Is Priti Patel listening to her Ministers?

It’s a serious question because the Under Secretary of State at her department, Chris Philp, said something this week which appeared to be completely at odds with one of her policies.

On Monday, the Times reported that the Home Secretary was planning to increase the maximum prison sentence for people smugglers from 14 years to life.

The paper said it was part of a series of “deterrent measures” to be unveiled in the coming weeks, adding that a “Home Office source” believed it would “send a clear message” that smuggling people in small boats in the Channel would be considered to be on a par with attempted murder.

The story was later confirmed by Boris Johnson who said the Government would “ruthlessly stiffen” sentences in such cases.

However, the same day Philp was supplying an answer to a Parliamentary Question which, unwittingly it would seem, undermined the Government’s argument.

The Conservative MP, Alexander Stafford, had wanted to know about the potential merits of increasing the maximum prison sentence for the theft of a pet, following a recent spate of dog thefts.

As part of his inquiries, Stafford asked “what recent assessment” the Ministry of Justice had made of the “deterrent effect of sentences”.

He said there was no “specific research” into longer sentencing for pet theft, but: “In the Criminal Justice System overall, the deterrent effect of sentence severity has received a high level of attention in wider research literature.

“The evidence is mixed, although harsher sentencing tends to be associated with limited or no general deterrent effect.”

So, tougher jail terms have little, if any, impact on deterring offenders.
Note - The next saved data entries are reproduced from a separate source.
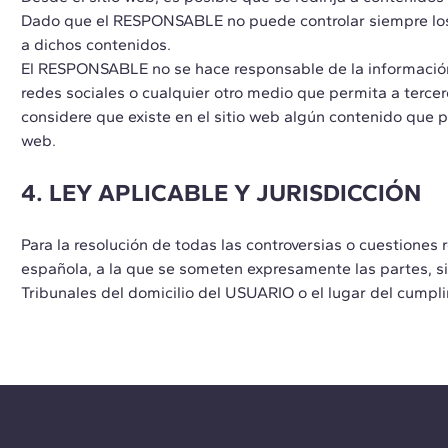
Dado que el RESPONSABLE no puede controlar siempre los c
a dichos contenidos.
El RESPONSABLE no se hace responsable de la información y
redes sociales o cualquier otro medio que permita a terc
considere que existe en el sitio web algún contenido que p
web.
4. LEY APLICABLE Y JURISDICCIÓN
Para la resolución de todas las controversias o cuestiones r
española, a la que se someten expresamente las partes, si
Tribunales del domicilio del USUARIO o el lugar del cumpli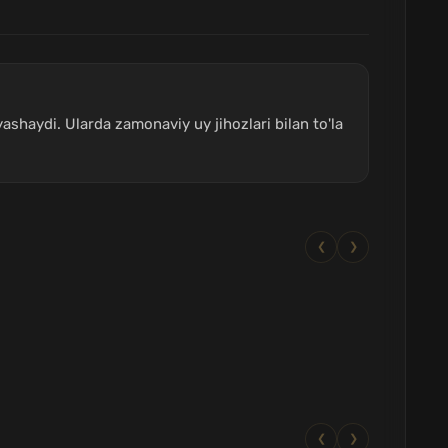
yashaydi. Ularda zamonaviy uy jihozlari bilan to'la
❮
❯
❮
❯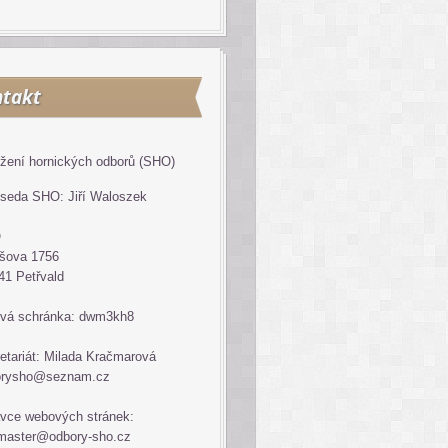
takt
žení hornických odborů (SHO)
seda SHO: Jiří Waloszek
O
šova 1756
41 Petřvald
vá schránka: dwm3kh8
etariát: Milada Kračmarová
orysho@seznam.cz
vce webových stránek:
master@odbory-sho.cz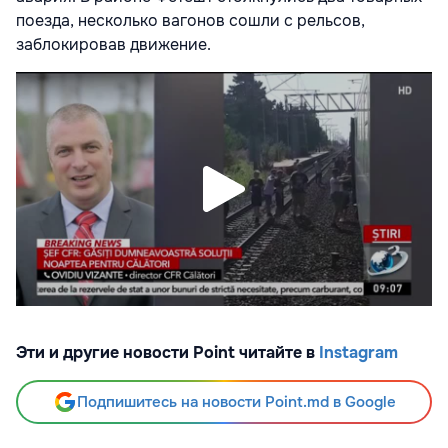
поезда, несколько вагонов сошли с рельсов,
заблокировав движение.
Эти и другие новости Point читайте в
Instagram
Подпишитесь на новости Point.md в Google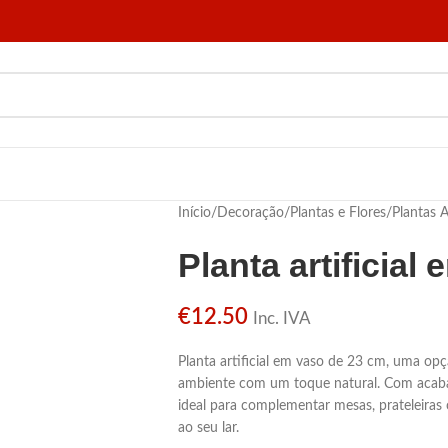
Início
/
Decoração
/
Plantas e Flores
/
Plantas Ar
Planta artificia
€
12.50
Inc. IVA
Planta artificial em vaso de 23 cm, uma op
ambiente com um toque natural. Com acaba
ideal para complementar mesas, prateleiras
ao seu lar.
It's a finding that will come as no surprise to criminologists but has now been acknowledged by a Minister in a Government that believes the opposite is true.

Philp added that a deterrent effect was linked to “increases in the certainty of apprehension and punishment”. But that statement - that it's the fear of being caught which matters -provides little reassurance either given that the proportion of crimes resulting in a prosecution has plummeted in five years to just over 7%.

There are sometimes good reasons to increase the length of prison sentences, particularly for those who present a risk to other people. Reoffending rates are known to diminish with longer jail terms and it’s vital for public confidence that serious crimes are seen to be dealt with robustly and appropriately.

It may also be that people smugglers are currently treated too leniently; the proposal to raise the maximum jail term is likely to command widespread backing and pass through Parliament with little opposition.

But if deterrence is put forward as the rationale for such a legal change, or any other proposed extension to jail sentences for that matter, then the Government will struggle to find the evidence to support it.

Don’t take my word for it, it’s what the only Minister with roles in both the Home Office and the Ministry of Justice said, on the record, in Parliament, this week.